4 William J. Bowe & Douglas H. Parker, Page on Wills, § 37.22, at 632-634 (4th ed. 1961) (footnotes omitted).
The will as a whole conveys a definite meaning. Though the author obviously was not a skilled legal draftsman, he, also obviously, had a good command of language and was familiar with legal phrases commonly used and understood beyond the legal profession. The testator accurately described the instrument he was writing as his “last will and testament,” he asserted that he was “of sound mind,” and he employed the traditional words of conveyance — “to have and to hold” — in devising an interest in real estate to the daughters. Even “contest,” though perhaps not used accurately in its narrow, technical sense, may indicate an action designed to defeat a testamentary disposition. The conclusion is almost inescapable that, had the testator intended to devise the named beneficiaries an estate in fee, he would have expressed that intention quite clearly. Consequently, the estate devised to the named daughters was less than a fee simple.

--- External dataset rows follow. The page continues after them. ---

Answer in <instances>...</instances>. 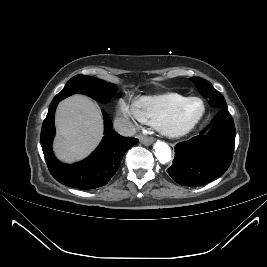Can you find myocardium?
I'll use <instances>...</instances> for the list:
<instances>
[{
	"instance_id": "obj_1",
	"label": "myocardium",
	"mask_w": 267,
	"mask_h": 267,
	"mask_svg": "<svg viewBox=\"0 0 267 267\" xmlns=\"http://www.w3.org/2000/svg\"><path fill=\"white\" fill-rule=\"evenodd\" d=\"M192 100H198L202 104V110L199 116L190 124L181 127L176 128L173 126L174 121L182 111V109L185 107V105L192 101ZM206 113V104L204 100L197 96H191L184 99L182 102H180L175 108H173L168 114L163 116L157 123L156 128L160 133H162L164 136L169 138H180L188 133H190L203 119Z\"/></svg>"
}]
</instances>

Upon the death of the testator, each named daughter held a life estate, de-feasible or determinable upon her marriage. See Id. Each daughter also had an executory interest in each of the other two daughters’ one-third interest, which would vest in her possession if the other life tenant should die or marry while she remained unmarried. See Lewis M. Sines & Allan F. Smith, The Law of Future Interest, § 285 (2d ed. 1956). The heirs-at-law of the testator held a reversion in fee simple, subject to the determinable life estates and the executory interests in the named daughters, which reversion would vest in possession, at the latest, upon the death of the survivor of the named daughters. See Cornelius J. Moynihan, Introduction to the Law of Real Property, at 94-95 (1962).
The judgment of the Court of Appeals is reversed, and the case is remanded for further proceedings.
Costs are taxed to the appellee.
DROWOTA, O’BRIEN, DAUGHTREY and ANDERSON, JJ., concur.